Even today, pancreas transplantation is frequently considered only a life-enhancing rather than a life-saving procedure. However, abundant evidence indicates that, similar to kidney transplantation, successful pancreas transplantation, in the long term, is clearly life-extending in all three recipient categories. The University of Wisconsin published their experience with 1000 kidney-pancreas transplantations with 22-year follow-up. In this report, patient survival following transplantation of both a kidney and a pancreas was dramatically superior to all other options for type 1 diabetic uremic patients, particularly cadaveric renal transplantation and dialysis ( Fig. 126.1 ). Although not evident for the first 4 to 5 years, with the extended follow-up in this particular study, patient survival following SPK was remarkably superior to that of type 1 diabetic uremic recipients undergoing living donor renal transplant alone, supporting the fact that freedom from diabetes has a clear survival advantage. If the patient ultimately comes off dialysis and insulin, there is a greater patient survival advantage compared with remaining diabetic but free from renal failure.

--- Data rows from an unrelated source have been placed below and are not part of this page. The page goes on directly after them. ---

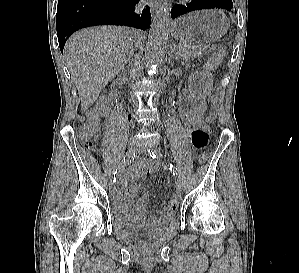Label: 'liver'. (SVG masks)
I'll list each match as a JSON object with an SVG mask.
<instances>
[{"instance_id": "liver-1", "label": "liver", "mask_w": 299, "mask_h": 273, "mask_svg": "<svg viewBox=\"0 0 299 273\" xmlns=\"http://www.w3.org/2000/svg\"><path fill=\"white\" fill-rule=\"evenodd\" d=\"M141 40L139 31L114 26L85 29L68 39L64 54L84 111L124 68L130 44Z\"/></svg>"}]
</instances>
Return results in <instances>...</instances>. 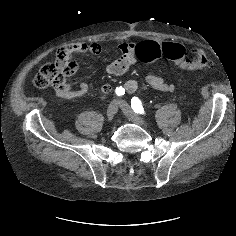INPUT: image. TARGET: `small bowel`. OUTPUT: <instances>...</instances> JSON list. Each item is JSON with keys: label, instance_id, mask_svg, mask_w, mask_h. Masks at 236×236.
<instances>
[{"label": "small bowel", "instance_id": "c3829d8e", "mask_svg": "<svg viewBox=\"0 0 236 236\" xmlns=\"http://www.w3.org/2000/svg\"><path fill=\"white\" fill-rule=\"evenodd\" d=\"M141 43H152L156 45H161V43L146 40ZM124 42L119 45V49L122 52V56L117 60L109 63L105 67V72L110 75L119 76L126 73L137 61L136 49L141 44ZM67 51L71 57L74 54H92L99 55L101 53V46L96 43H85V42H75L63 48ZM79 68V63L72 58V63L69 67L68 74L65 76L64 80L54 86V93L57 97L63 99H72L77 97H82L87 94L89 86L86 82H79L77 85L73 86L67 82L68 78L74 74ZM146 82L150 87L155 90L162 92H174L177 87L174 84L167 83L161 77L149 71L146 74ZM138 88V82L136 80H128L124 84V89L128 94L135 92ZM112 87L110 84H103L100 87L102 94L107 95L111 92Z\"/></svg>", "mask_w": 236, "mask_h": 236}]
</instances>
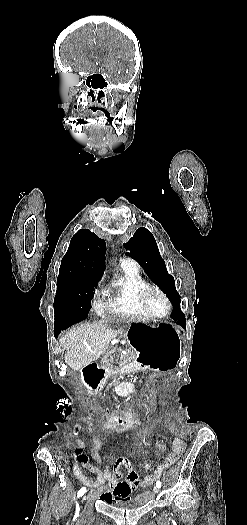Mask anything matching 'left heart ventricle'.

This situation would best be accomplished through immediate living donor kidney transplantation if available followed by PAK transplantation. Additionally, if a kidney pancreas recipient receives a living donor kidney, there would be one more standard criteria kidney available for the deceased donor kidney transplant list. A recent study from the OPTN Pancreas Transplant Committee also indicated that the best long-term renal allograft survival was achieved with the combination of a living donor kidney transplant followed by a pancreas.